23.04.2021 Jessica Blank

Ergonomie auf dem Velo

Rückenprobleme, taube Hände, Sitzschmerzen – das sind typische Leiden von vielen Fahrradfahrern. Dabei kann man mit ein paar wenigen Handgriffen jedes Velo ergonomischer machen. Wir erklären die wichtigsten Einstellungen und wie man das optimal passende Rad findet.


Werden diese sechs Parameter individuell eingestellt, kann der Radler ergonomischer fahren. Foto: AGR e. V.

Für jeden das passende Rad

Der Weg zu schmerzfreiem Radfahren beginnt mit dem Kauf des ­passenden Fahrrads. Dabei steht eine gute Beratung beim Fachhändler im Mittelpunkt. Der Verkäufer sollte mit seinem Kunden zuerst ein paar ­Fragen klären: Für welchen Zweck soll das Rad genutzt werden? Auf welchen Untergründen will man fahren? Welche Strecken und Geschwindig­keiten sind geplant? In welcher körperlichen Verfassung befindet sich der Kunde? „So findet der Verkäufer das ideale Fahrrad für seinen Kunden. Man kann nämlich nicht per se sagen, das ist das eine Fahrrad, das für alle Kunden die beste Lösung darstellt“, erklärt Detlef Detjen, Geschäftsführer des Vereins Aktion Gesunder Rücken (AGR) e. V. Entscheidend sei zudem, welche Haltung man auf dem Rad ein­nehmen wolle. „Auch die Frage nach dem Fahrradgewicht ist wichtig.
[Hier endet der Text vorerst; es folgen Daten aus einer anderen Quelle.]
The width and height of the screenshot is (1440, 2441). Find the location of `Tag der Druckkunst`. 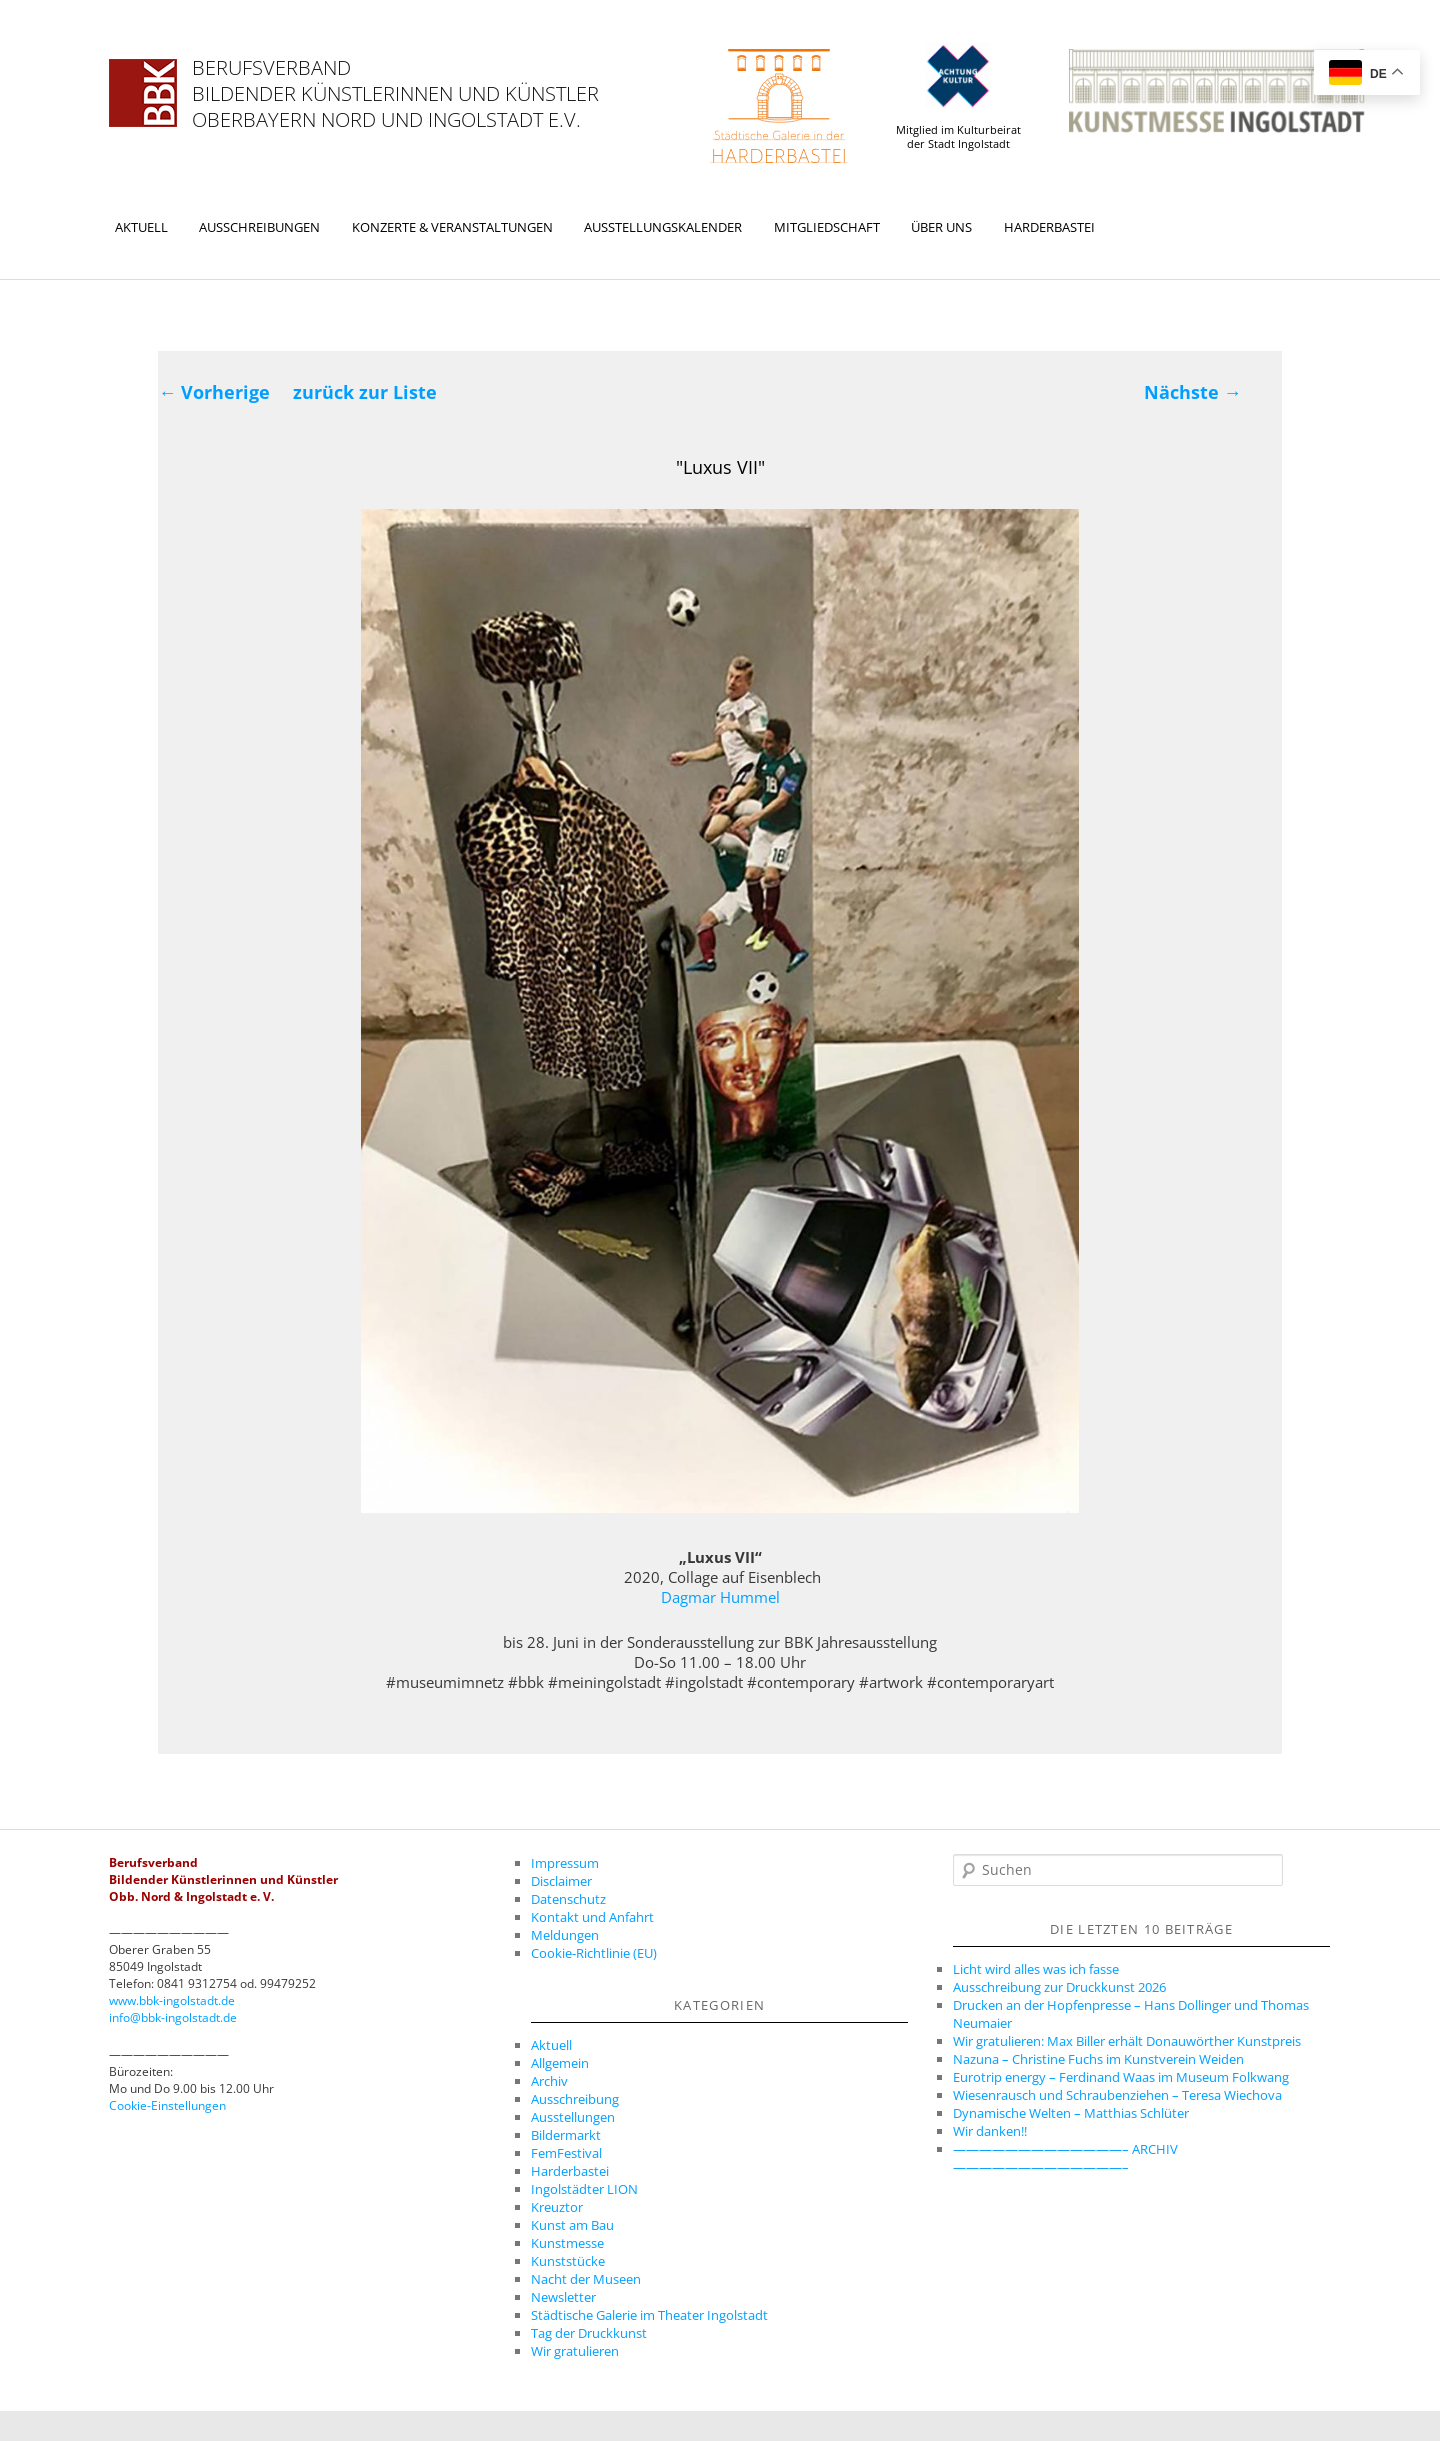 Tag der Druckkunst is located at coordinates (589, 2333).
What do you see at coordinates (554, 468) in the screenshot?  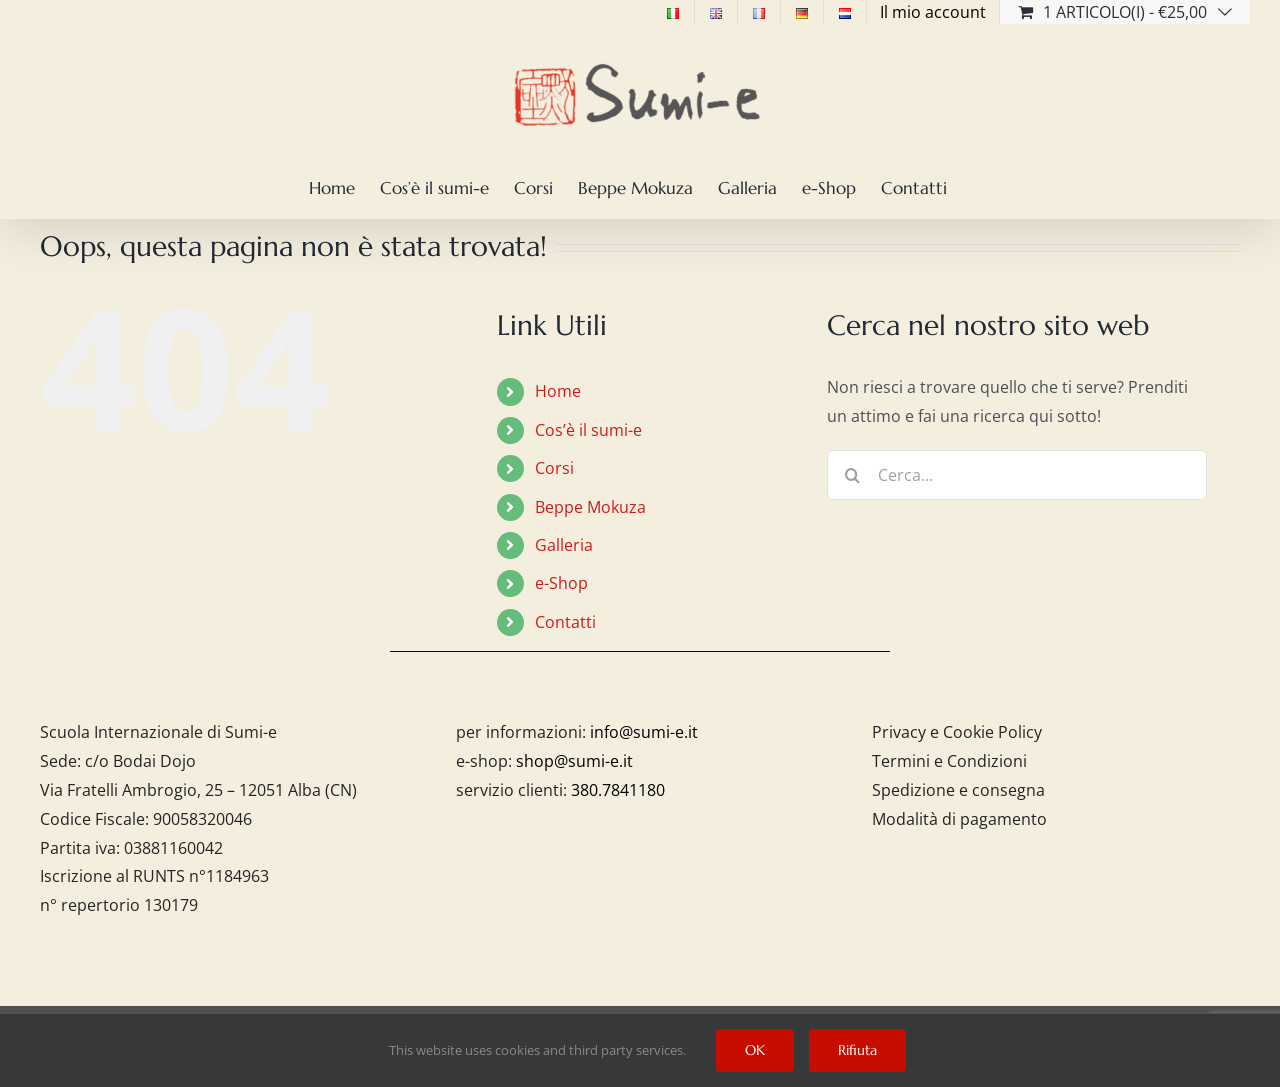 I see `Corsi` at bounding box center [554, 468].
Muss ich das Fahrrad häufig in den Keller tragen oder auf den Fahrradträger heben?“, sagt der Experte für Rücken­gesundheit. Ist das optimale Rad gefunden, geht es an die Feinjustierung. Bei einem guten Velo ­können sechs verschiedene Parameter individuell eingestellt werden: Sitzhöhe, Sattelposition und -neigung, Lenkerhöhe und -neigung sowie Sitzlänge (s. Infokasten). Wer sein perfektes Fahrrad schon zu Hause hat und die Einstellungen selbst überprüfen möchte, kann dies mit einer sogenannten Fitting Box tun, die alle Einstellhilfen enthält.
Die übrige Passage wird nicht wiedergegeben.